10 maddede asgari ücret notları: Yazılmayanlar ve söylenmeyenler
Asgari ücret tartışmalarında resmi rakamlar ve beklentiler çelişiyor. Güvenilir olmayan enflasyon ve piyasacı ekonomistlerin işaretleri yerine milyonlarca yurttaşın gerçek yaşam maliyetleri ele alınmalı. Gelir adaletsizliği derinleşirken emekçilerin mücadeleyi elden bırakmaması şart.
Türk-İş asgari ücret talebini 29 bin 583 TL olarak açıkladı. Bir bakıma, elini düşük bir düzeyden açarak, bunun oldukça altında bir rakama rıza göstereceğini hissettirmiş oldu. Bu saatten sonra farklı bir rakam telaffuz etmemizin fazla bir anlamı yok. Yalnız, çalışanların komisyondan çıkan sonucu bir kader gibi kabullenmemelerinin, işyeri ve/veya sektörel düzeyde, emeklerinin karşılığını alabilmek için asgari ücretin üzerinde bir ücret artışı elde edebilmek amacıyla mücadeleyi elden bırakmamalarının önemini hatırlatalım.

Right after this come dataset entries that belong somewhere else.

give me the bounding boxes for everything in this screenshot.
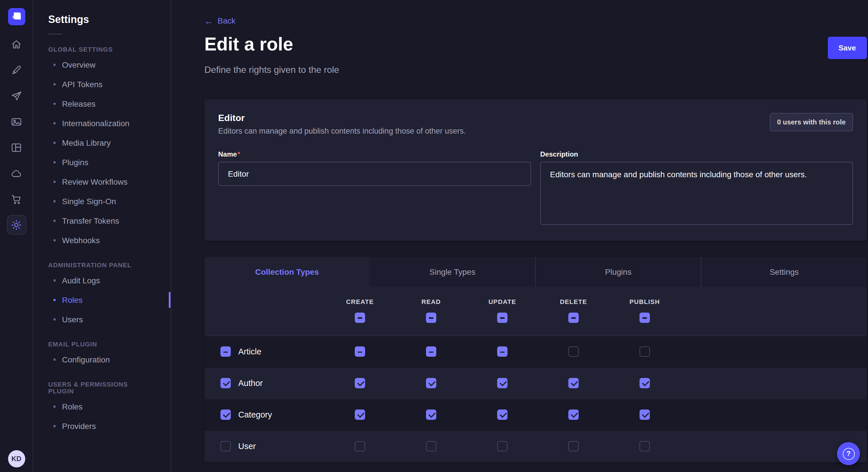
sidebar-item-review-workflows[interactable]: Review Workflows [33,172,170,192]
sidebar-item-webhooks[interactable]: Webhooks [33,231,170,250]
item-label: Releases [62,99,96,108]
media-icon[interactable] [7,112,26,131]
bullet-icon [53,299,56,301]
checkbox-user-update[interactable] [497,441,507,451]
checkbox-all-delete[interactable] [568,312,579,323]
name-input[interactable] [218,162,531,186]
avatar[interactable]: KD [8,450,25,467]
strapi-logo[interactable] [8,8,25,25]
active-indicator [169,292,170,308]
bullet-icon [53,83,56,86]
item-label: Configuration [62,355,110,364]
checkbox-category-read[interactable] [426,409,436,420]
sidebar-item-roles-up[interactable]: Roles [33,397,170,416]
permissions-table: CREATE READ UPDATE DELETE PUBLISH Articl… [205,286,867,462]
checkbox-row-category[interactable] [220,409,231,420]
name-field-group: Name* [218,150,531,227]
sidebar-item-users[interactable]: Users [33,310,170,329]
checkbox-article-read[interactable] [426,346,436,357]
checkbox-all-publish[interactable] [640,312,650,323]
help-button[interactable]: ? [837,442,860,465]
tab-collection-types[interactable]: Collection Types [205,257,370,286]
permissions-card: Collection Types Single Types Plugins Se… [205,257,867,462]
sidebar-item-plugins[interactable]: Plugins [33,153,170,172]
sidebar-title: Settings [48,14,170,26]
cloud-icon[interactable] [7,164,26,183]
item-label: Transfer Tokens [62,216,119,225]
sidebar-item-releases[interactable]: Releases [33,94,170,113]
description-input[interactable]: Editors can manage and publish contents … [540,162,853,225]
checkbox-article-update[interactable] [497,346,507,357]
item-label: Webhooks [62,236,100,245]
email-plugin-list: Configuration [33,350,170,369]
main-nav-rail: KD [0,0,33,472]
checkbox-all-read[interactable] [426,312,436,323]
home-icon[interactable] [7,34,26,54]
sidebar-item-single-sign-on[interactable]: Single Sign-On [33,192,170,211]
checkbox-article-create[interactable] [355,346,365,357]
settings-icon[interactable] [7,215,26,235]
checkbox-row-article[interactable] [220,346,231,357]
checkbox-row-author[interactable] [220,378,231,388]
column-header-update: UPDATE [489,298,516,305]
sidebar-item-internationalization[interactable]: Internationalization [33,113,170,133]
checkbox-article-delete[interactable] [568,346,579,357]
checkbox-user-read[interactable] [426,441,436,451]
checkbox-category-create[interactable] [355,409,365,420]
sidebar-item-audit-logs[interactable]: Audit Logs [33,271,170,290]
rail-icon-list [7,34,26,235]
cart-icon[interactable] [7,189,26,209]
question-icon: ? [842,448,855,460]
tab-plugins[interactable]: Plugins [535,257,701,286]
sidebar-item-roles-admin[interactable]: Roles [33,290,170,310]
checkbox-author-read[interactable] [426,378,436,388]
table-row-article: Article [205,336,867,367]
pen-icon[interactable] [7,60,26,80]
tab-single-types[interactable]: Single Types [370,257,535,286]
bullet-icon [53,425,56,427]
role-name-heading: Editor [218,113,466,123]
save-button[interactable]: Save [828,36,867,59]
checkbox-author-publish[interactable] [640,378,650,388]
sidebar-item-api-tokens[interactable]: API Tokens [33,74,170,94]
layout-icon[interactable] [7,138,26,157]
checkbox-user-create[interactable] [355,441,365,451]
main-content: ← Back Edit a role Save Define the right… [171,0,868,472]
column-header-read: READ [422,298,441,305]
sidebar-item-providers[interactable]: Providers [33,416,170,436]
row-label: User [238,442,256,451]
send-icon[interactable] [7,86,26,105]
bullet-icon [53,239,56,241]
sidebar-item-media-library[interactable]: Media Library [33,133,170,153]
column-header-create: CREATE [346,298,374,305]
tab-settings[interactable]: Settings [701,257,867,286]
sidebar-item-overview[interactable]: Overview [33,55,170,74]
item-label: API Tokens [62,80,102,89]
checkbox-category-update[interactable] [497,409,507,420]
checkbox-category-delete[interactable] [568,409,579,420]
description-field-group: Description Editors can manage and publi… [540,150,853,227]
section-email-plugin: EMAIL PLUGIN [48,341,156,347]
checkbox-article-publish[interactable] [640,346,650,357]
back-label: Back [218,16,236,25]
checkbox-category-publish[interactable] [640,409,650,420]
checkbox-author-update[interactable] [497,378,507,388]
page-title: Edit a role [205,34,293,54]
sidebar-item-transfer-tokens[interactable]: Transfer Tokens [33,211,170,231]
description-label: Description [540,150,853,158]
table-row-author: Author [205,367,867,399]
checkbox-row-user[interactable] [220,441,231,451]
table-row-category: Category [205,399,867,430]
column-header-delete: DELETE [560,298,587,305]
checkbox-author-create[interactable] [355,378,365,388]
settings-sidebar: Settings GLOBAL SETTINGS Overview API To… [33,0,171,472]
row-label: Author [238,378,262,388]
sidebar-item-configuration[interactable]: Configuration [33,350,170,369]
checkbox-user-publish[interactable] [640,441,650,451]
checkbox-all-update[interactable] [497,312,507,323]
item-label: Providers [62,422,96,431]
back-link[interactable]: ← Back [205,16,236,25]
checkbox-user-delete[interactable] [568,441,579,451]
checkbox-all-create[interactable] [355,312,365,323]
checkbox-author-delete[interactable] [568,378,579,388]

İsterseniz bu noktada, asgari ücrete ilişkin önemli gördüğümüz 10 noktanın altını çizelim.
1- Kamuoyunda, asgari ücretin hesaplanmasında kullanılacak, tüketici enflasyonu (TÜFE) başta gelmek üzere resmi istatistiklere güven yok. Ekonomi yönetiminin kendi enflasyon öngörüleri de zaten hiç dikiş tutmuyor, her aşamada yenileniyor. Örneğin, 8 Ağustos Enflasyon Raporu’nda yüzde 38 olarak belirlenen 2024 yıl sonu tahmini, Eylül 2024’te yüzde 41,5’e yükseltildi. Çok geçmeden bu oran yüzde 44’e revize edildi. Artık bu hedefin de tutturulma olasılığı kalmadı. 2025 yıl sonu tahmini de yüzde 14’ten bir anda yüzde 21’e çekildi. O nedenle IMF ve piyasacı ekonomistlerin sürekli telkin ettiği, beklenen enflasyona göre asgari ücret belirlenmesinin hiçbir objektif dayanağı bulunmuyor.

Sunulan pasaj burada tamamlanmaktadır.